Thursday, May 26, 2005
One decibel, 80, then 90, then 110, this was it. I could ignore the ringing in my ears no longer, and in the tumult my foolishness melted when I realized the high-pitched noise was my conscience. It had fancied itself a musician, a tolling maestro intent on guiding me toward a better direction.
This time I listened. When it advised, I heard. Where it pointed, I followed, and it beckoned to the chair. What previously was the only decoration in the bare room became a perfect tool for bashing down doors, particularly stubborn blue doors. Each purposeful swing, each stray splinter, affirmed me in ways you cannot possibly imagine. The chair was made for this, it seemed, as it chewed swiftly through the door to find there, laying in the middle of the room, Muse in a senseless heap.
“Why did you do this?” I cried, rushing over to her. “There must have been another way.”
Muse didn’t stir. She was breathing, yet she wasn’t really alive. I looked around for answers.
The Auditor’s chamber was a cozy office, lined with dark and expensive wood paneling from corner to corner. Books lay scattered everywhere. An enormous safe jutted from the east wall. If you were to join the Blotted, last looks could be far worse. In the room sat a desk covered in fresh blood and, with the exception of a ledger and a pair of spectacles, this was all that was left of the Auditor.
“I understand now,” I whispered to Muse. “I just wish I could do something.”
“You can,” she said hoarsely. “I’m– Help me up?”
“Of course.”
While I was lifting Muse to her feet, I noticed she clutched painfully at her side.
“What on earth–” I started and gently pushed away her hand.
A severe gash stretched languidly across Muse’s body like a devilish smile. Even though the wound had begun to close, she was far from well.
“We’ve got to leave this place. There are too many–” she gasped excruciatingly. “I’m not–”
“We’re going. Now. Should I take the ledger? The glasses?”
“Leave them.”
If the right circumstances surround you and you possess the resolve to match, everything is different. We opened the steel door and beheld an angry Minder, but it wasn’t so difficult to dash her against the corridor. The hall itself, though, boring and white as it appeared before, transformed into a punishing 100 yards. The dark sky, so often the inviting backdrop against our evening strolls, delighted in tripping us. The three blocks to the train station became three grueling miles. And the rain, try as Muse did to cover herself, rushed eagerly into her wound.
We boarded the final train leaving Antiquity City for the night. The Blotted had sought shelter from the downpour, and for that we were thankful. I gingerly wrapped Muse in my coat, set her down on a seat, and took my own before we started moving. She coughed and propped up herself feebly.
“If you leave now,” I pleaded, “no one will ever find me. So don’t, please don’t. I need you to make it. We need to make it.”

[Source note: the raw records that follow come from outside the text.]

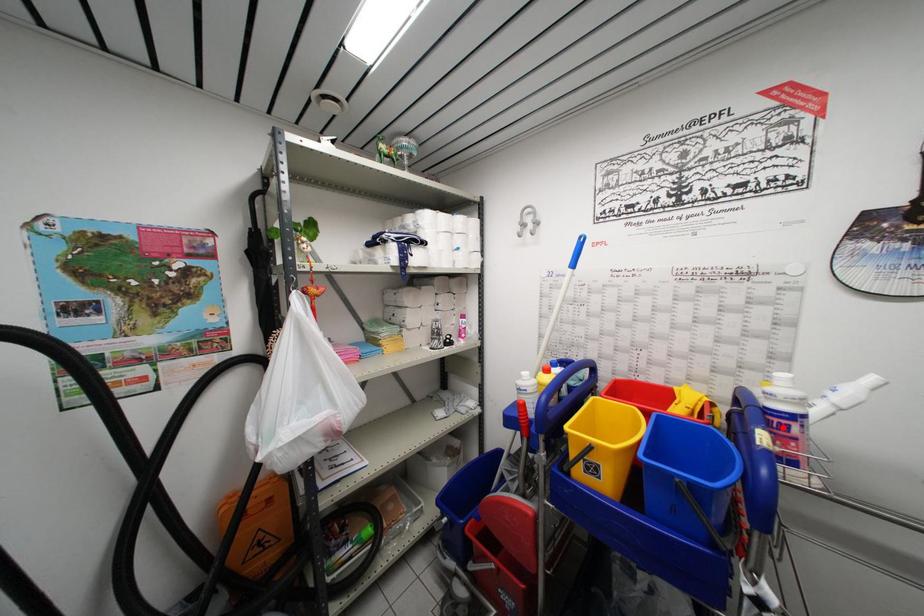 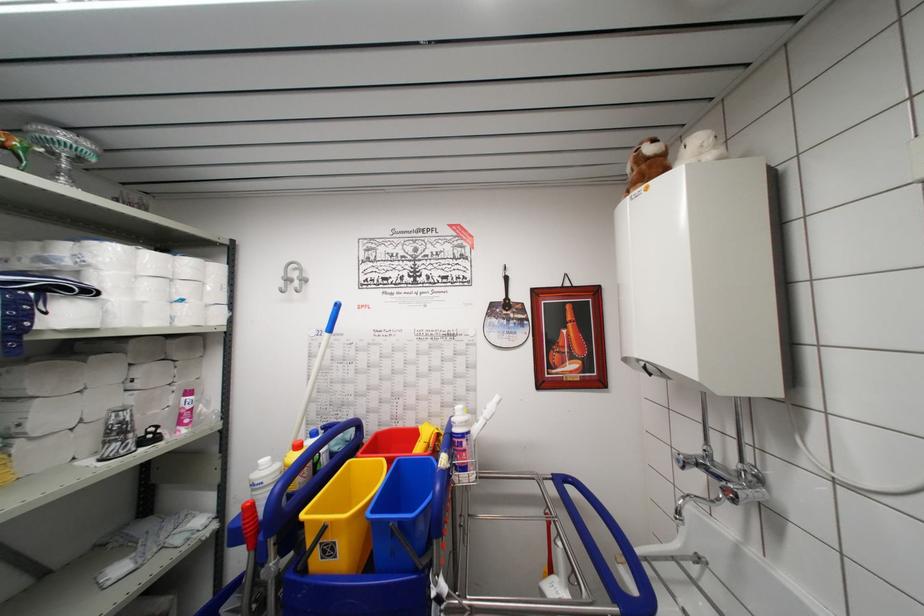 Locate, in the second image, the point that corresponds to the highlighted location in the first image.

(460, 447) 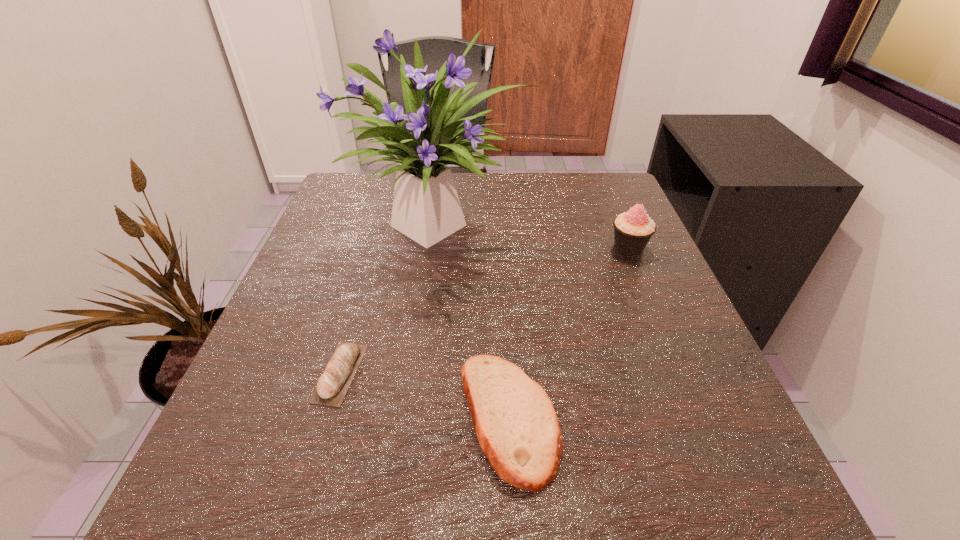 Image resolution: width=960 pixels, height=540 pixels. What are the coordinates of `vacant space at the far left corner of the desktop` in the screenshot? It's located at (372, 219).

The image size is (960, 540). I want to click on vacant space at the near left corner of the desktop, so click(x=233, y=478).

In the image, there is a desktop. Where is `vacant space at the far right corner`? This screenshot has width=960, height=540. vacant space at the far right corner is located at coordinates (568, 226).

At what (x,y) coordinates should I click in order to perform the action: click on free spot between the left pita bread and the rightmost object. Please return your answer as a coordinate pair (x, y). The width and height of the screenshot is (960, 540). Looking at the image, I should click on tap(485, 310).

Identify the location of empty location between the shortest object and the flower arrangement. This screenshot has height=540, width=960. (390, 298).

What are the coordinates of `free point between the shorter pita bread and the taller pita bread` in the screenshot? It's located at (424, 396).

At what (x,y) coordinates should I click in order to perform the action: click on vacant space that is in between the flower arrangement and the shorter pita bread. Please return your answer as a coordinate pair (x, y). The height and width of the screenshot is (540, 960). Looking at the image, I should click on (390, 298).

This screenshot has width=960, height=540. I want to click on vacant area between the rightmost object and the flower arrangement, so click(534, 235).

Where is `free spot between the taller pita bread and the shorter pita bread`? This screenshot has width=960, height=540. free spot between the taller pita bread and the shorter pita bread is located at coordinates (424, 396).

Identify the location of unoccupied area between the tallest object and the taller pita bread. [x=474, y=320].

“Read me some poetry?” Muse asked weakly. “Tell me a story.”
And that I did. Words I remembered, words I fabricated, all of them I shared with Muse. She looked exhausted but content.
“What about the Auditor?” I asked. “Is he done?”
She winced at his name and gave me a piercing, questioning look.
“There is so much you should know about me,” she said softly.
“Will we ever need to come here again?”
“Not a he.”
She pulled the coat tighter around herself and turned away to watch the motionless moon.